Der Kommentar: Ist eine Weltausstellung noch zeitgemäss? Stararchitekt Jacques Herzog hat eine radikale Antwort. An der Expo würden die Länder nur Geld verschwenden, findet er. Sie würden versuchen, sich durch das Design ihrer Pavillons zu unterscheiden. Paradoxerweise würden sie aber gerade dadurch ununterscheidbar. Es gehe nur um Äusserlichkeiten, nicht um Inhalte. Herzog wollte dies mit einem Masterplan ändern, der einen einheitlichen Auftritt aller Nationen vorsah. Diese wären dann nur noch für die Inhalte zuständig gewesen. Der Masterplan wurde abgelehnt. Zum Auftakt der Expo äusserte Herzog seinen Frust im «Magazin».

Ein Besuch in Mailand zeigt, dass Herzog mit der Analyse des Problems richtig liegt, aber eine falsche Lösung vorschlägt. Tatsächlich wirkt der Wettbewerb um die spektakulärste Architektur bald ermüdend. Die Effekthascherei führt dazu, dass der Effekt verloren geht. Doch Herzog hätte wissen müssen, dass es eine Utopie ist, alle Länder in ein architektonisches Konzept zwängen zu wollen. Dafür sind sie zu unterschiedlich.

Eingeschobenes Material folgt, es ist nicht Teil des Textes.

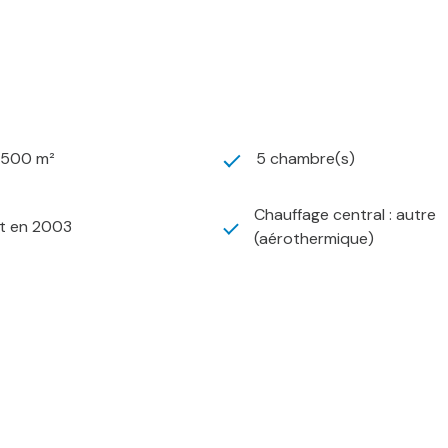
1 500 m²
5 chambre(s)
Chauffage central : autre
it en 2003
(aérothermique)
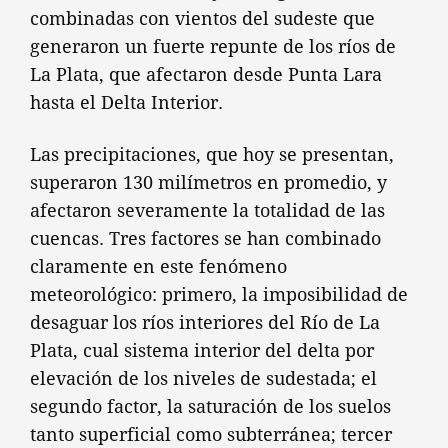
combinadas con vientos del sudeste que
generaron un fuerte repunte de los ríos de
La Plata, que afectaron desde Punta Lara
hasta el Delta Interior.
Las precipitaciones, que hoy se presentan,
superaron 130 milímetros en promedio, y
afectaron severamente la totalidad de las
cuencas. Tres factores se han combinado
claramente en este fenómeno
meteorológico: primero, la imposibilidad de
desaguar los ríos interiores del Río de La
Plata, cual sistema interior del delta por
elevación de los niveles de sudestada; el
segundo factor, la saturación de los suelos
tanto superficial como subterránea; tercer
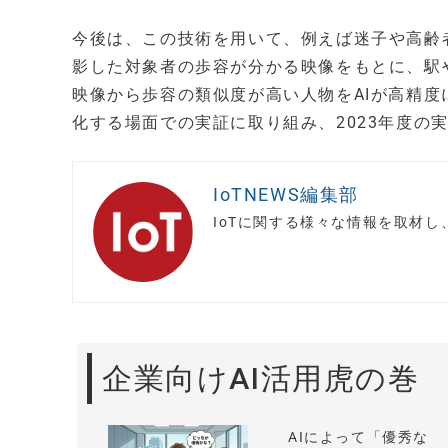
今後は、この技術を用いて、例えば迷子や高齢
影した対象者の歩容が分かる映像をもとに、駅
映像から歩容の類似度が高い人物をAIが高精
化する場面での実証に取り組み、2023年度の
IoTNEWS編集部
IoTに関する様々な情報を取材
企業向けAI活用虎の巻
AIによって「優秀な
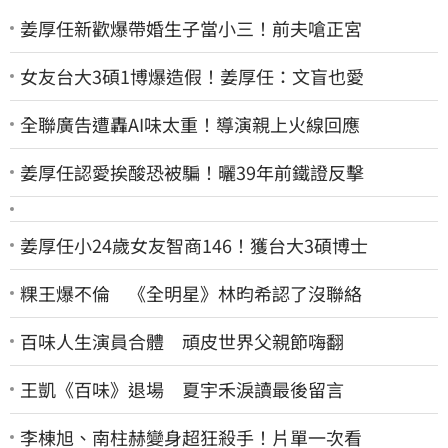
姜厚任新歡爆帶婚生子當小三！前夫嗆正宮
女友台大3碩1博爆造假！姜厚任：文盲也愛
全聯廣告遭轟AI味太重！導演親上火線回應
姜厚任認愛挨酸恐被騙！曬39年前鐵證反擊
姜厚任小24歲女友智商146！獲台大3碩博士
粿王爆不倫 《全明星》林昀希認了沒聯絡
百味人生演員合體 頑皮世界父親節嗨翻
王凱《百味》退場 夏宇禾淚讀最後留言
李棟旭、南柱赫變身超狂殺手！片單一次看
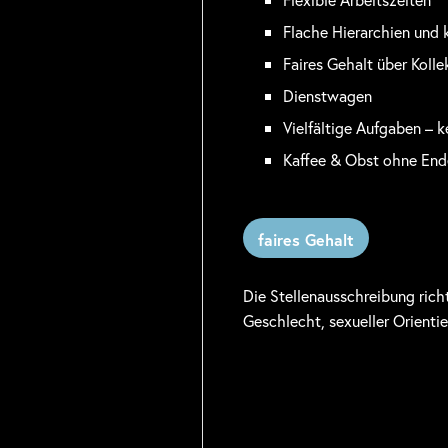
Flache Hierarchien und
Faires Gehalt über Kolle
Dienstwagen
Vielfältige Aufgaben – k
Kaffee & Obst ohne End
faires Gehalt
Die Stellenausschreibung rich
Geschlecht, sexueller Orienti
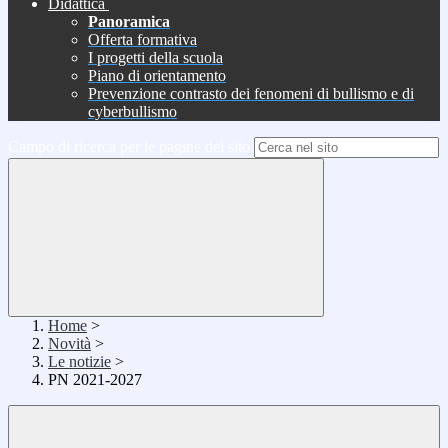
Didattica
Panoramica
Offerta formativa
I progetti della scuola
Piano di orientamento
Prevenzione contrasto dei fenomeni di bullismo e di
cyberbullismo
Campo di ricerca per le pagine del sito
Home
>
Novità
>
Le notizie
>
PN 2021-2027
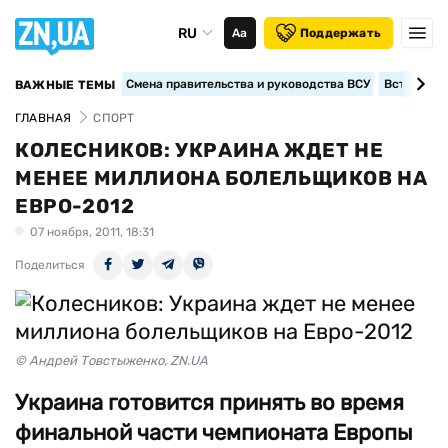
RU
Аа
Поддержать
Смена правительства и руководства ВСУ
Вступление
ВАЖНЫЕ ТЕМЫ
ГЛАВНАЯ
СПОРТ
КОЛЕСНИКОВ: УКРАИНА ЖДЕТ НЕ
МЕНЕЕ МИЛЛИОНА БОЛЕЛЬЩИКОВ НА
ЕВРО-2012
07 ноября, 2011, 18:31
Поделиться
© Андрей Товстыженко, ZN.UA
Украина готовится принять во время
финальной части чемпионата Европы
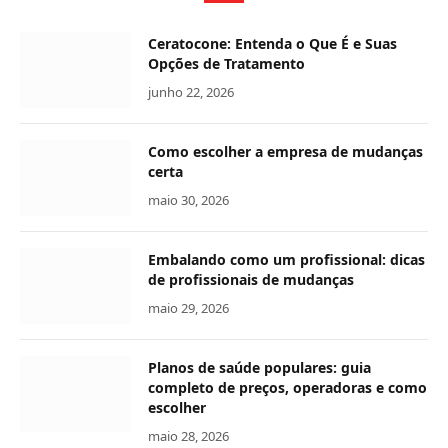
Ceratocone: Entenda o Que É e Suas
Opções de Tratamento
junho 22, 2026
Como escolher a empresa de mudanças
certa
maio 30, 2026
Embalando como um profissional: dicas
de profissionais de mudanças
maio 29, 2026
Planos de saúde populares: guia
completo de preços, operadoras e como
escolher
maio 28, 2026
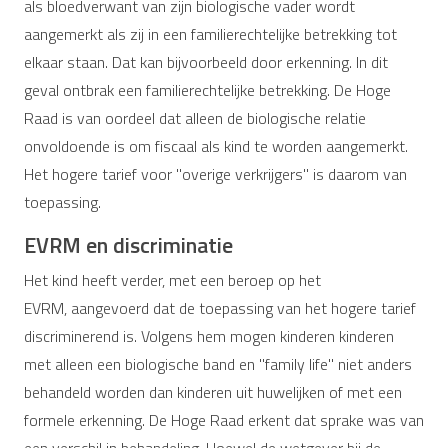
als bloedverwant van zijn biologische vader wordt
aangemerkt als zij in een familierechtelijke betrekking tot
elkaar staan. Dat kan bijvoorbeeld door erkenning. In dit
geval ontbrak een familierechtelijke betrekking. De Hoge
Raad is van oordeel dat alleen de biologische relatie
onvoldoende is om fiscaal als kind te worden aangemerkt.
Het hogere tarief voor "overige verkrijgers" is daarom van
toepassing.
EVRM en discriminatie
Het kind heeft verder, met een beroep op het
EVRM, aangevoerd dat de toepassing van het hogere tarief
discriminerend is. Volgens hem mogen kinderen kinderen
met alleen een biologische band en "family life" niet anders
behandeld worden dan kinderen uit huwelijken of met een
formele erkenning. De Hoge Raad erkent dat sprake was van
een verschil in behandeling. Hoewel de wetgever bij de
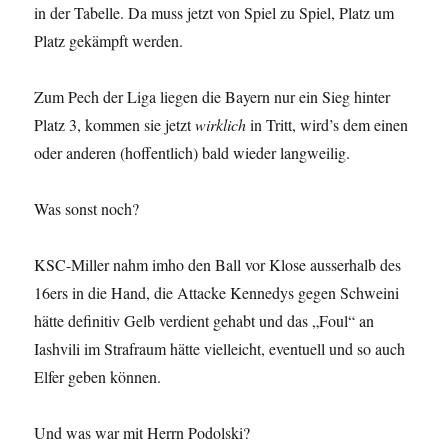
in der Tabelle. Da muss jetzt von Spiel zu Spiel, Platz um
Platz gekämpft werden.
Zum Pech der Liga liegen die Bayern nur ein Sieg hinter
Platz 3, kommen sie jetzt
wirklich
in Tritt, wird’s dem einen
oder anderen (hoffentlich) bald wieder langweilig.
Was sonst noch?
KSC-Miller nahm imho den Ball vor Klose ausserhalb des
16ers in die Hand, die Attacke Kennedys gegen Schweini
hätte definitiv Gelb verdient gehabt und das „Foul“ an
Iashvili im Strafraum hätte vielleicht, eventuell und so auch
Elfer geben können.
Und was war mit Herrn Podolski?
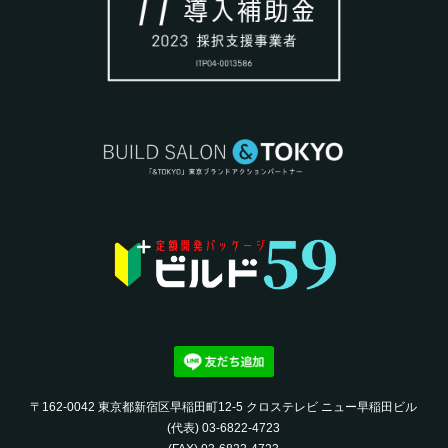
〒162-0042 東京都新宿区早稲田町12-5 クロステレビ ニュー早稲田ビル
(代表) 03-6822-4723‬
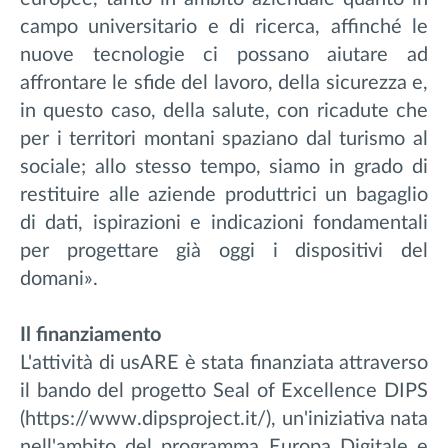
campo universitario e di ricerca, affinché le
nuove tecnologie ci possano aiutare ad
affrontare le sfide del lavoro, della sicurezza e,
in questo caso, della salute, con ricadute che
per i territori montani spaziano dal turismo al
sociale; allo stesso tempo, siamo in grado di
restituire alle aziende produttrici un bagaglio
di dati, ispirazioni e indicazioni fondamentali
per progettare già oggi i dispositivi del
domani».
Il finanziamento
L'attività di usARE è stata finanziata attraverso
il bando del progetto Seal of Excellence DIPS
(https://www.dipsproject.it/), un'iniziativa nata
nell'ambito del programma Europa Digitale e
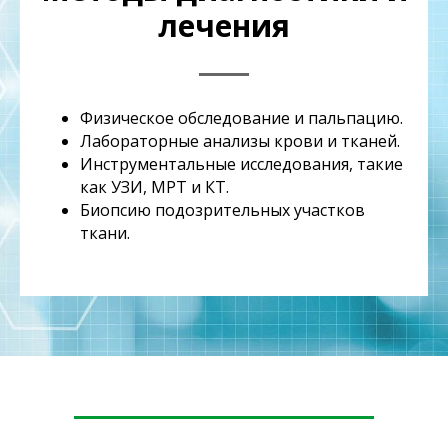
лечения
Физическое обследование и пальпацию.
Лабораторные анализы крови и тканей.
Инструментальные исследования, такие
как УЗИ, МРТ и КТ.
Биопсию подозрительных участков
ткани.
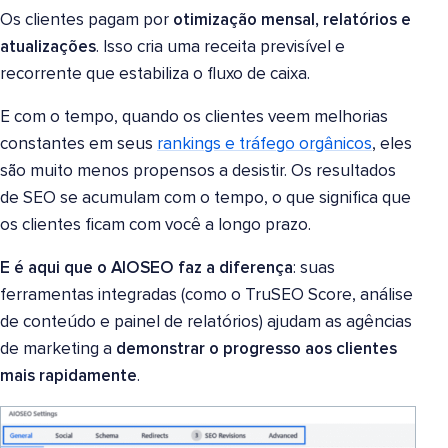
Os clientes pagam por
otimização mensal, relatórios e
atualizações
. Isso cria uma receita previsível e
recorrente que estabiliza o fluxo de caixa.
E com o tempo, quando os clientes veem melhorias
constantes em seus
rankings e tráfego orgânicos
, eles
são muito menos propensos a desistir. Os resultados
de SEO se acumulam com o tempo, o que significa que
os clientes ficam com você a longo prazo.
E é aqui que o AIOSEO faz a diferença
: suas
ferramentas integradas (como o TruSEO Score, análise
de conteúdo e painel de relatórios) ajudam as agências
de marketing a
demonstrar o progresso aos clientes
mais rapidamente
.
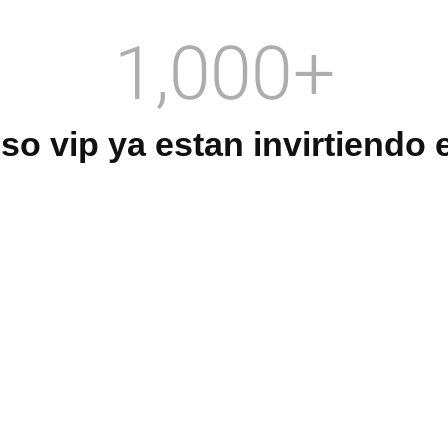
1,000
+
so vip ya estan invirtiendo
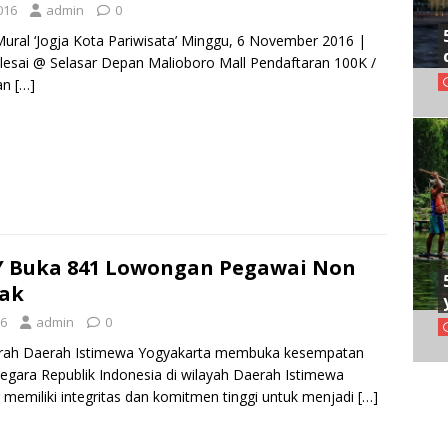
016
admin
0
ral ‘Jogja Kota Pariwisata’ Minggu, 6 November 2016 |
lesai @ Selasar Depan Malioboro Mall Pendaftaran 100K /
an
[…]
 Buka 841 Lowongan Pegawai Non
ak
16
admin
0
rah Daerah Istimewa Yogyakarta membuka kesempatan
gara Republik Indonesia di wilayah Daerah Istimewa
 memiliki integritas dan komitmen tinggi untuk menjadi
[…]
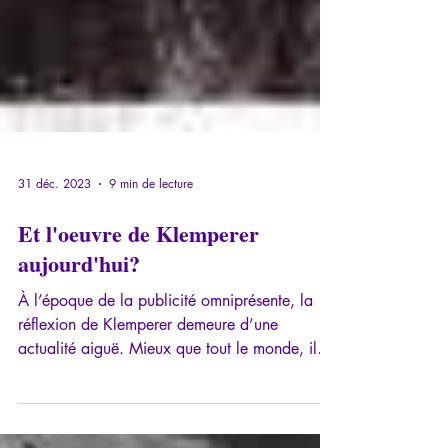
31 déc. 2023
9 min de lecture
Et l'oeuvre de Klemperer
aujourd'hui?
À l’époque de la publicité omniprésente, la
réflexion de Klemperer demeure d’une
actualité aiguë. Mieux que tout le monde, il
avait...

Wie man das Problem lösen kann, macht die Schweiz vor: Sie entzieht sich dem Wettbewerb um das spektakulärste Design, indem sie den langweiligsten Pavillon aufstellt. Vier graue Silos. Wie kein anderes Land setzt der Schweizer Auftritt den Inhalt ins Zentrum. In den Silos lagern Lebensmittel, von denen die Besucher hamstern können, bis die Vorräte ausgehen. Mehr gibt es nicht zu sehen. Es ist der einzige Pavillon, der Bescheidenheit zelebriert. Wenn sich andere Länder davon für ihre künftigen Auftritte inspirieren lassen, bleibt die
Expo zeitgemäss.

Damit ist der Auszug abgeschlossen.